(Stored data entries)
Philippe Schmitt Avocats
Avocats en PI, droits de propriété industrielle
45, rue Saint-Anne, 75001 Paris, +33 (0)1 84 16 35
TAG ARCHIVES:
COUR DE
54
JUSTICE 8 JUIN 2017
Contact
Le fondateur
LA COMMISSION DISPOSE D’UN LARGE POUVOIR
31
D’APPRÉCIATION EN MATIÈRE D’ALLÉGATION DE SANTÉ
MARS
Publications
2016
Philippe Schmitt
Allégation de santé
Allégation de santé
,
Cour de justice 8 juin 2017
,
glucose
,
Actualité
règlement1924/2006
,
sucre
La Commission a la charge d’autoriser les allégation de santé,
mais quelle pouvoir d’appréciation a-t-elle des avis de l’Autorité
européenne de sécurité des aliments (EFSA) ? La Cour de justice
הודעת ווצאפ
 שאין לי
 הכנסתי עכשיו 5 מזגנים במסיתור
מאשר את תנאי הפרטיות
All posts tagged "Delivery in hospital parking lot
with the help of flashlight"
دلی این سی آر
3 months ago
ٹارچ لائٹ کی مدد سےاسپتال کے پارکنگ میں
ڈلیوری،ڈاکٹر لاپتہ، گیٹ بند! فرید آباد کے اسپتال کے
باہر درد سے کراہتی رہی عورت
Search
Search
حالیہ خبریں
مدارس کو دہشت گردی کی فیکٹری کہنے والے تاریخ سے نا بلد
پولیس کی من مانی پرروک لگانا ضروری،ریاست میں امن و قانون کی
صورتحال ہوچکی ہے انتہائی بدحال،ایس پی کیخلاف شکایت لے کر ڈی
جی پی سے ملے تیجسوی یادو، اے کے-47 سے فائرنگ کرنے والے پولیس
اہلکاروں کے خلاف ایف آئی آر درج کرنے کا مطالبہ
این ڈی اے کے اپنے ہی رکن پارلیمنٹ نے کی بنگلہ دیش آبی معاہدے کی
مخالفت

- The problem -
Your reply is to repeat, unchanged, the lines above running from the one with "מאשר את תנאי הפרטיות" up to and including the one with "جی پی سے ملے".

- Task solution -
מאשר את תנאי הפרטיות
All posts tagged "Delivery in hospital parking lot
with the help of flashlight"
دلی این سی آر
3 months ago
ٹارچ لائٹ کی مدد سےاسپتال کے پارکنگ میں
ڈلیوری،ڈاکٹر لاپتہ، گیٹ بند! فرید آباد کے اسپتال کے
باہر درد سے کراہتی رہی عورت
Search
Search
حالیہ خبریں
مدارس کو دہشت گردی کی فیکٹری کہنے والے تاریخ سے نا بلد
پولیس کی من مانی پرروک لگانا ضروری،ریاست میں امن و قانون کی
صورتحال ہوچکی ہے انتہائی بدحال،ایس پی کیخلاف شکایت لے کر ڈی
جی پی سے ملے تیجسوی یادو، اے کے-47 سے فائرنگ کرنے والے پولیس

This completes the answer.